[Collected data]
* * *
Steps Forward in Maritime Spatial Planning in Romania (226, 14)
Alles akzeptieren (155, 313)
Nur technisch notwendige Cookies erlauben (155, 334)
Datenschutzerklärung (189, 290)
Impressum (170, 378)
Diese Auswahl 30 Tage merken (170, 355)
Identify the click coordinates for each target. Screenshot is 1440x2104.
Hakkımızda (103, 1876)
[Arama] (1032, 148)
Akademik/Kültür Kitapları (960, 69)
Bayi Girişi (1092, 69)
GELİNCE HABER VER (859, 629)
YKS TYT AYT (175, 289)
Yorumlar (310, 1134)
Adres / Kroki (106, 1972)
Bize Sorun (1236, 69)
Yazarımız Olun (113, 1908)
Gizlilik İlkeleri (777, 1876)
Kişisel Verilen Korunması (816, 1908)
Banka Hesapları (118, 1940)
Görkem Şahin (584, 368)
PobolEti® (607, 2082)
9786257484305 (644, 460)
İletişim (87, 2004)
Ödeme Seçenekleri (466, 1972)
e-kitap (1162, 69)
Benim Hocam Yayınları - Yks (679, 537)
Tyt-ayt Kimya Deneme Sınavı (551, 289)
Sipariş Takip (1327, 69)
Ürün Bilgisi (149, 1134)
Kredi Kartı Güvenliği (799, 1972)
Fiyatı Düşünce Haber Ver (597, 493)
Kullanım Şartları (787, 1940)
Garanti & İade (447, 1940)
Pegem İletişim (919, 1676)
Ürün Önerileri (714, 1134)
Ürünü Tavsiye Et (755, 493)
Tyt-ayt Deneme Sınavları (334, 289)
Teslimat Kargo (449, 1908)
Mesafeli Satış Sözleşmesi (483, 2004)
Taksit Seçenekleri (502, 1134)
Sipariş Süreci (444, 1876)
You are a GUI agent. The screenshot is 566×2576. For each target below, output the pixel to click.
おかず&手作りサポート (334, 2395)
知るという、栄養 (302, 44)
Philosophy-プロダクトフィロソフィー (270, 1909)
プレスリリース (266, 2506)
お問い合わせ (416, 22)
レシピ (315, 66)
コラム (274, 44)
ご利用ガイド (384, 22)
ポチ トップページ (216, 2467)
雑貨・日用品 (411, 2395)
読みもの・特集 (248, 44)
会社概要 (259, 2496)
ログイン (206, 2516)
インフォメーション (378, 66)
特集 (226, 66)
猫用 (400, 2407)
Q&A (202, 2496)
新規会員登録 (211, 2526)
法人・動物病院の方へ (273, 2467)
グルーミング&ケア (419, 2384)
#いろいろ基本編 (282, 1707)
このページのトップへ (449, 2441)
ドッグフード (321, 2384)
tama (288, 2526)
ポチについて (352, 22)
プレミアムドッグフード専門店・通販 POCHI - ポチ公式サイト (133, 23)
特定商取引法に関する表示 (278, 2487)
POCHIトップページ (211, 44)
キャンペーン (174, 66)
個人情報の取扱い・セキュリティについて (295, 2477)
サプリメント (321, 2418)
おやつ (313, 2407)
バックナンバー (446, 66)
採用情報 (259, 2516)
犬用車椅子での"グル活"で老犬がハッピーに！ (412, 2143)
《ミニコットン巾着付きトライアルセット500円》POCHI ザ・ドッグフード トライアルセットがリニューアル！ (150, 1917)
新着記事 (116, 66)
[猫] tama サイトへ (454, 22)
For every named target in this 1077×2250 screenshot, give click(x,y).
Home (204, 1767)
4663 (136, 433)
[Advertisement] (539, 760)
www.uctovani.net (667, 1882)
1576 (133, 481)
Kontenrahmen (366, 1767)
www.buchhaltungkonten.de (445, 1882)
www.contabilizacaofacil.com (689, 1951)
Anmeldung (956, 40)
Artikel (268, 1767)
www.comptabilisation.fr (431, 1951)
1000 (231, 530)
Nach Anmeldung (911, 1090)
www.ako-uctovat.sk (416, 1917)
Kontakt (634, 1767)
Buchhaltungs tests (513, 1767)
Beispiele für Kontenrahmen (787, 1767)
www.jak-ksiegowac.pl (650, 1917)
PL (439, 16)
* * *
(TRY IT)
From the entries above, write out only the lines starting at the line that holds "Diese Auswahl 30 Tage merken (170, 355)" and ending at the line that holds "Yazarımız Olun (113, 1908)", keeping both and matching them exactly.

(RESPONSE BELOW)
Diese Auswahl 30 Tage merken (170, 355)
Identify the click coordinates for each target. Screenshot is 1440x2104.
Hakkımızda (103, 1876)
[Arama] (1032, 148)
Akademik/Kültür Kitapları (960, 69)
Bayi Girişi (1092, 69)
GELİNCE HABER VER (859, 629)
YKS TYT AYT (175, 289)
Yorumlar (310, 1134)
Adres / Kroki (106, 1972)
Bize Sorun (1236, 69)
Yazarımız Olun (113, 1908)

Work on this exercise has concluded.